Kevin placed butter and strawberry jam on the table. Maddy shuffled over the faded linoleum of the kitchen and sat down. She drew her legs up to her chest and rested her chin on her knees. He poured her a glass of OJ—they always had the generic store brand from concentrate, but Maddy thought it tasted pretty good. She picked at the toast Kevin set in front of her.
“I’m really sorry about last night,” she said at last.
“It wasn’t your fault, Maddy,” Kevin said, his voice gruffer than usual.
“Well, I’m sorry I let things get as far as I did. Even though he asked for an application—” she said, then stopped herself. It was so embarrassing to think about in their little kitchen in the daylight. Interviewing the world’s most famous Angel for a part-time position at Kevin’s Diner. And the way he had . . . bewitched her. The way he had made her believe there was something between them. Stupid, stupid girl. “I just should have been more careful,” she muttered, and took a vicious bite of her toast. “Are you sure you don’t need help with the cleanup?”
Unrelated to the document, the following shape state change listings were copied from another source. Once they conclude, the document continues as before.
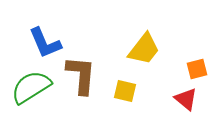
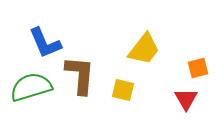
orange square: moved 1 px right, 1 px up
brown L-shape: moved 1 px left
green semicircle: rotated 15 degrees clockwise
yellow square: moved 2 px left, 1 px up
red triangle: rotated 20 degrees clockwise
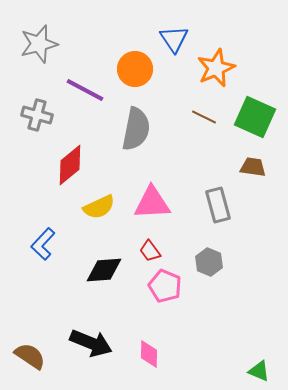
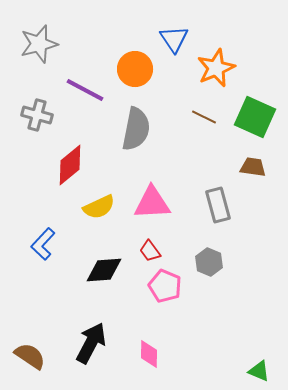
black arrow: rotated 84 degrees counterclockwise
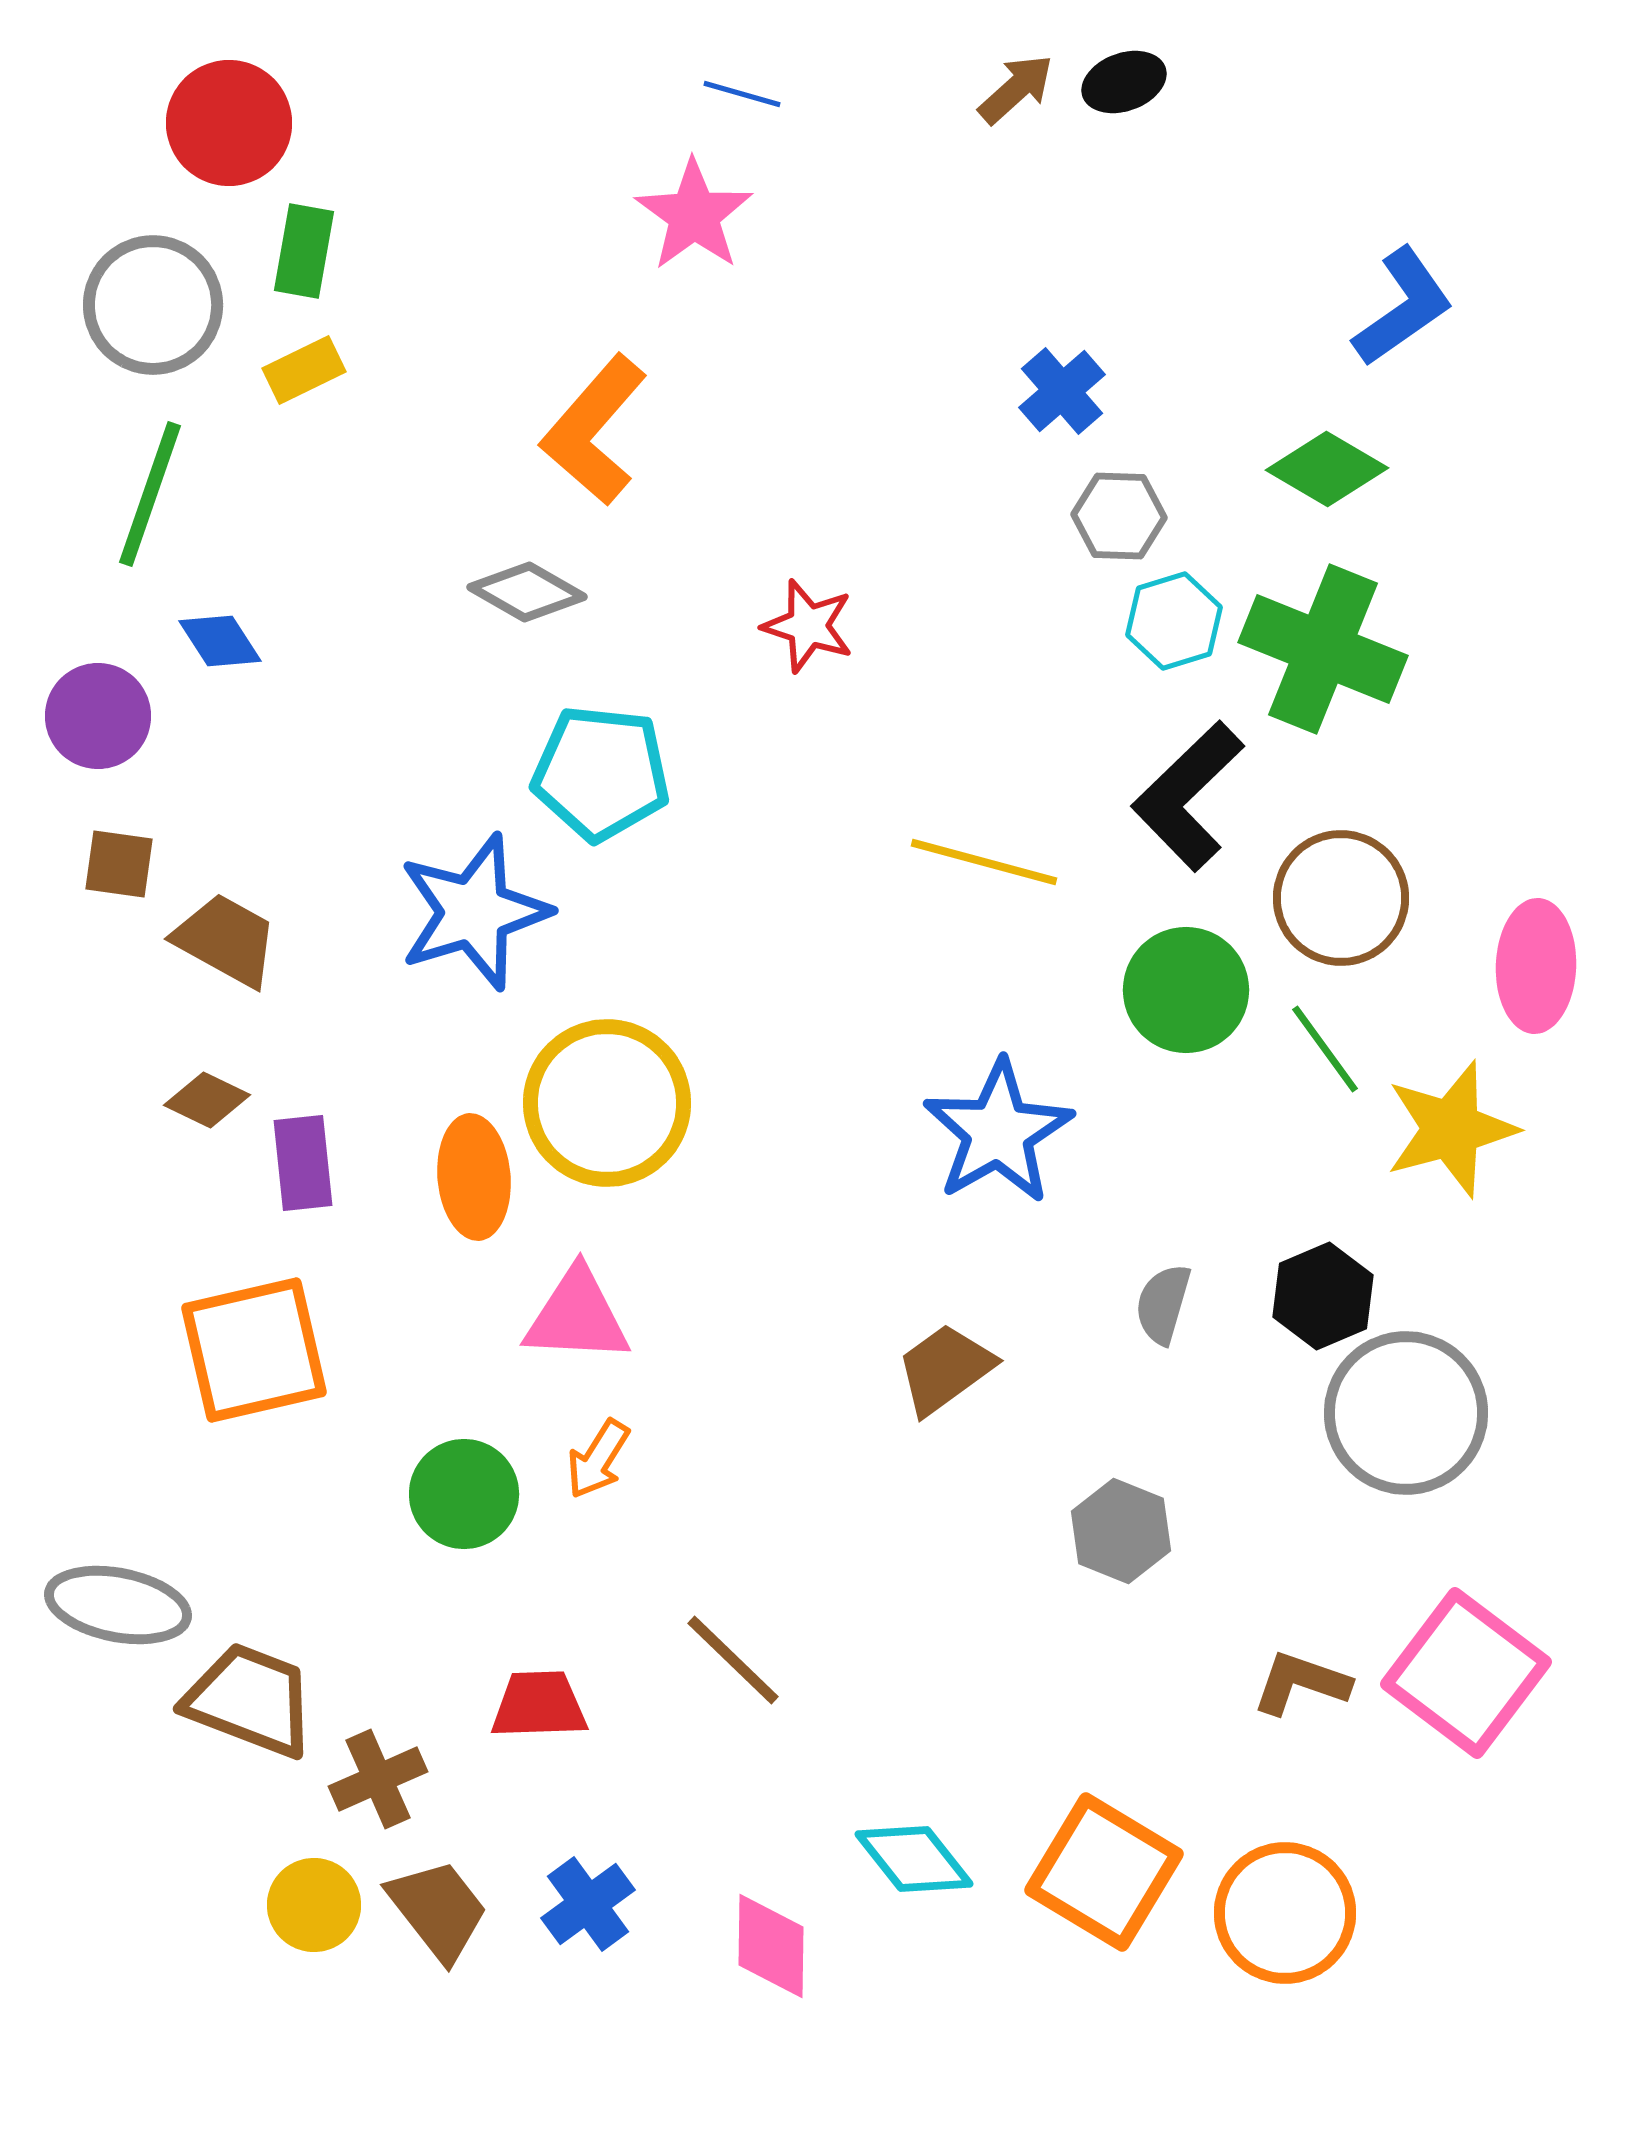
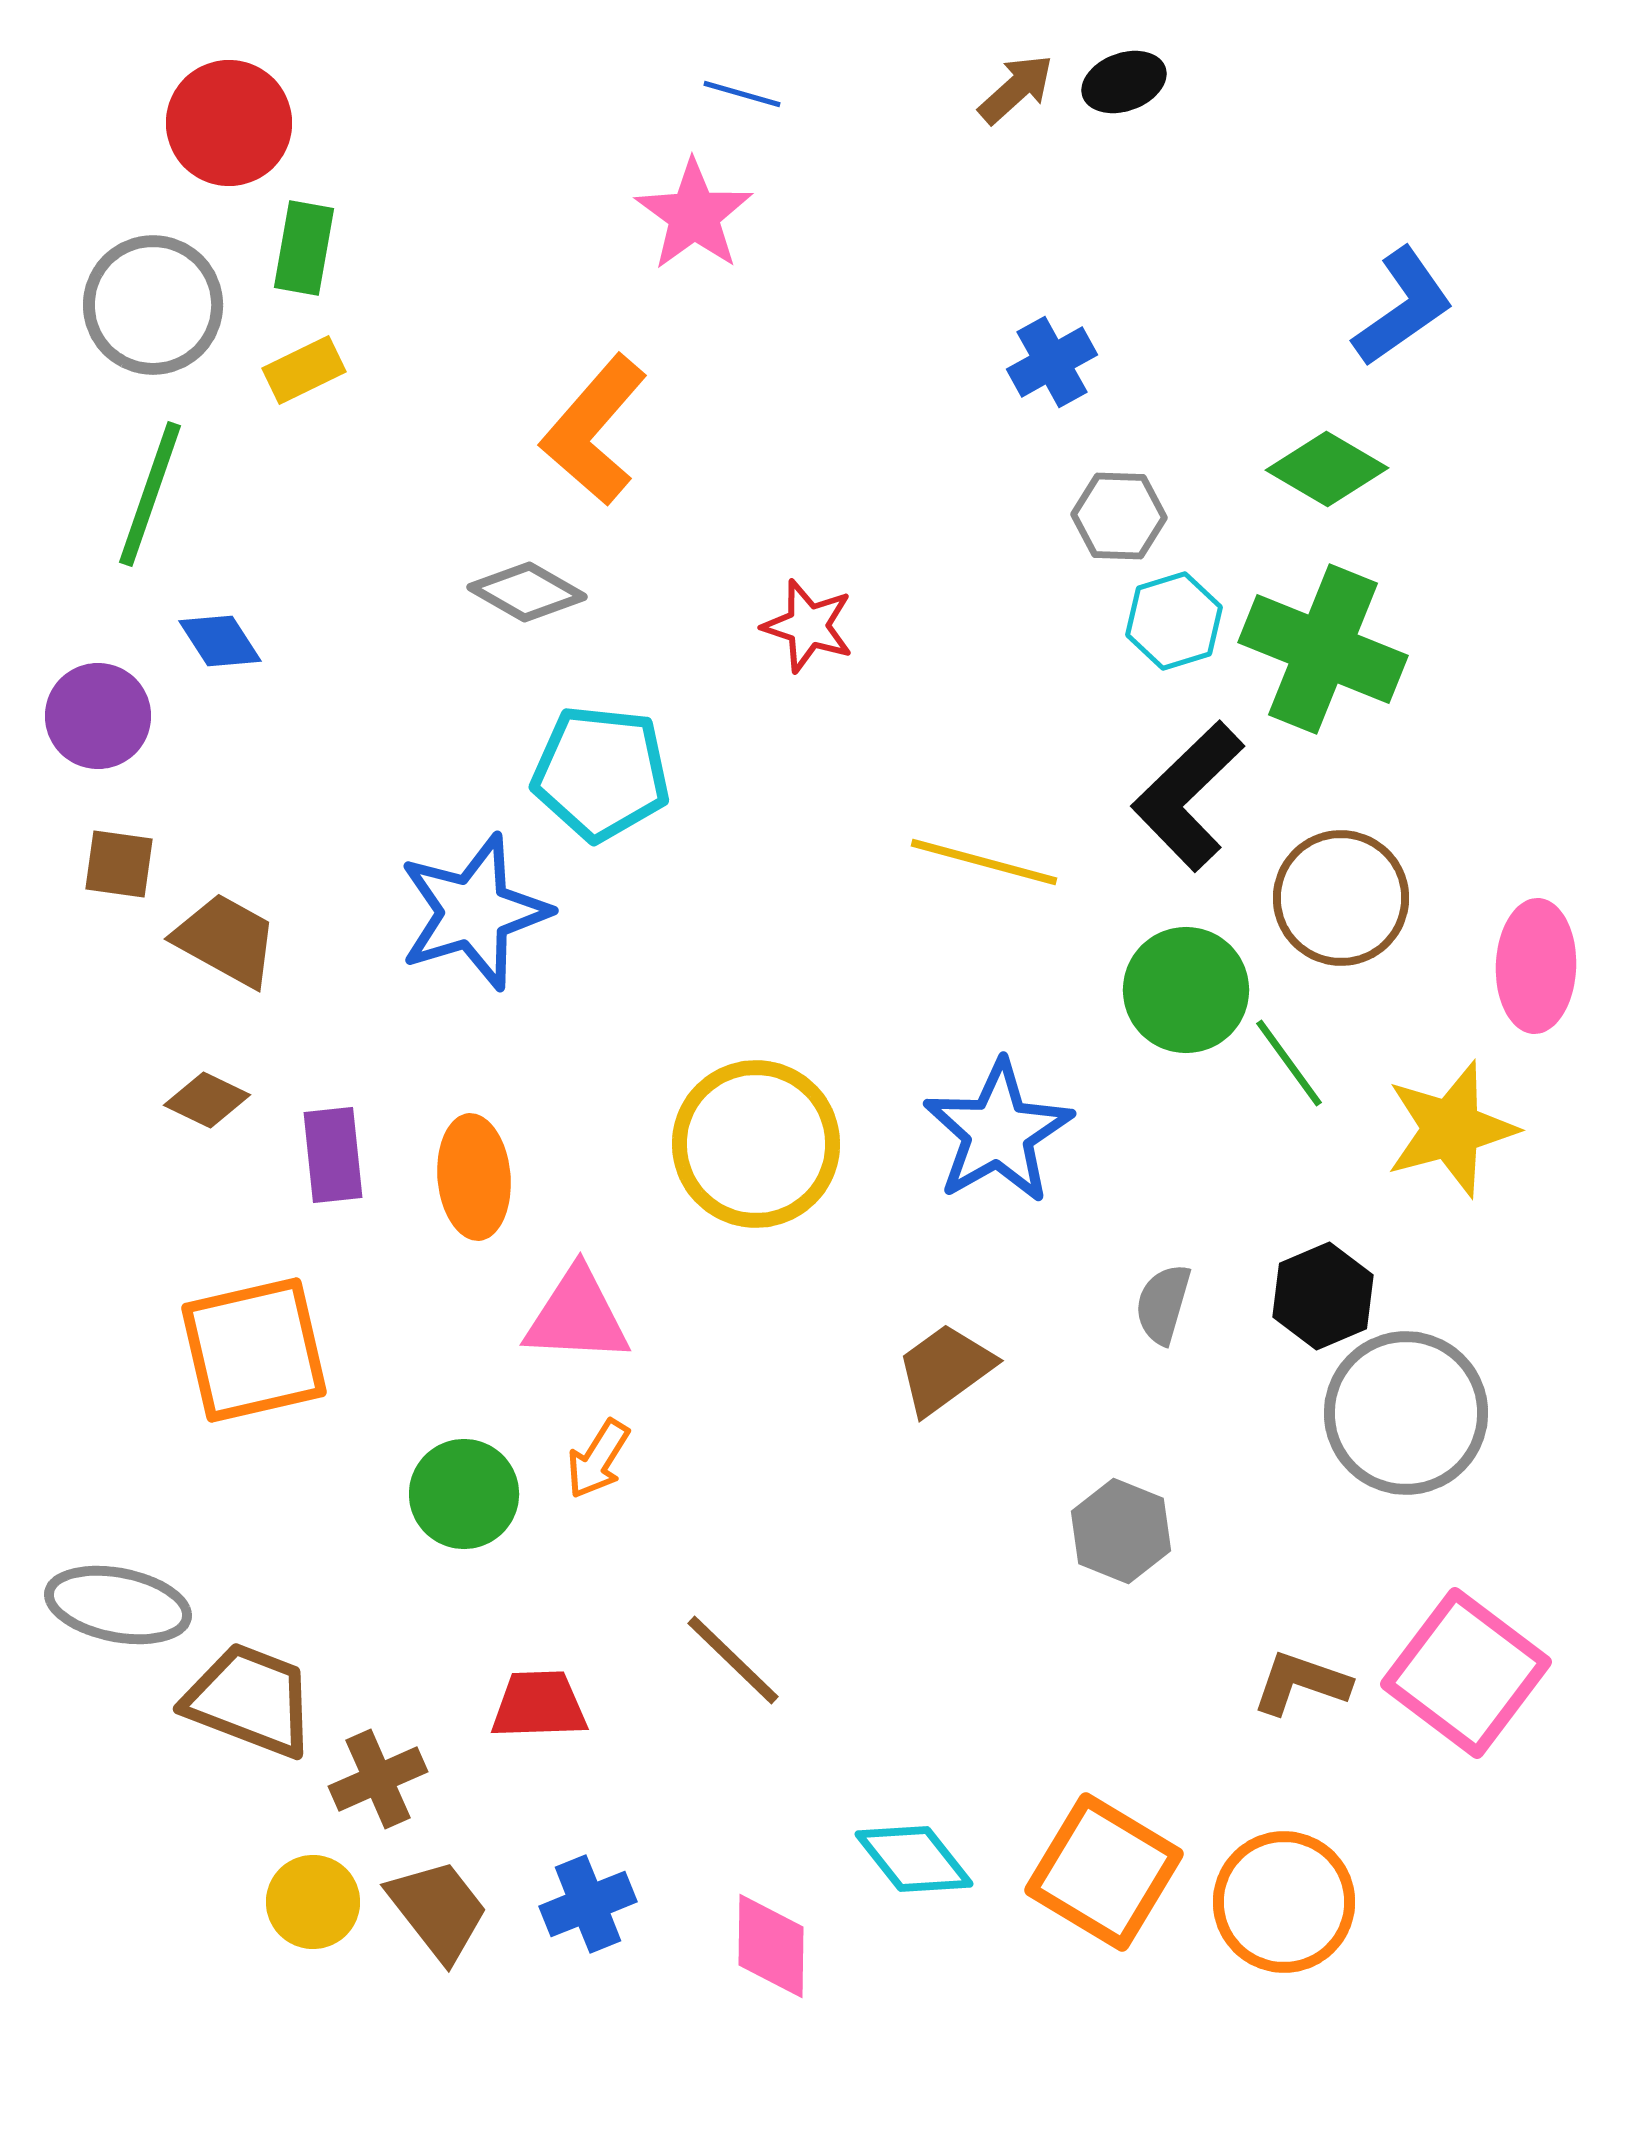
green rectangle at (304, 251): moved 3 px up
blue cross at (1062, 391): moved 10 px left, 29 px up; rotated 12 degrees clockwise
green line at (1325, 1049): moved 36 px left, 14 px down
yellow circle at (607, 1103): moved 149 px right, 41 px down
purple rectangle at (303, 1163): moved 30 px right, 8 px up
blue cross at (588, 1904): rotated 14 degrees clockwise
yellow circle at (314, 1905): moved 1 px left, 3 px up
orange circle at (1285, 1913): moved 1 px left, 11 px up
Kevin shook his head. “No, it’s really not that bad,” he said. “Just some broken plates and glasses; we’ll be open for lunch.”
“Okay,” she said, not quite meeting his eyes. She let the guilt wash over her.
She walked to school with her head down and her hood up, as usual. She waded through the usual crowds, not looking up until she got to school. When she did, she was surprised to see a curious pair of eyes staring back at her. A girl from calc, Maddy thought her name was Lucy, had been watching her. Maddy quickly looked away, hiding herself behind a curtain of hair until the girl had passed. It was odd. Maddy turned and saw a pair of guys, sophomores, looking at her too. Their gaze was curious, intent. Something was different.
As she approached her locker, she could already see Gwen there, waiting impatiently for her. Her eyes looked like they were about to bug out of their sockets.
“Hey,” Maddy said as she approached.
“You little bitch!” Gwen exclaimed, holding her phone out. On the screen, to Maddy’s shock, was a picture taken in Kevin’s Diner. A picture from last night. There was Maddy standing just behind Jackson Godspeed, looking terrified, in her waitress uniform. Ew. The headline under the photo read in all caps:
“JACKSON GODSPEED TRASHES DINER”
Maddy could feel the hot blood rushing into her cheeks as she read the blog’s embellished detailing of the previous night.
“You’re on every Angel blog,” Gwen said excitedly. “Now, I want details and they better be juicy!”
Maddy hazarded a glance down the hall. More intrusive eyes stared back. Assessing. Prying. Even the cheerleaders were looking at her. Everybody knew. She opened her locker and tried to use the door as a shield for her face.
“Nothing really happened,” she said as she pulled her books out.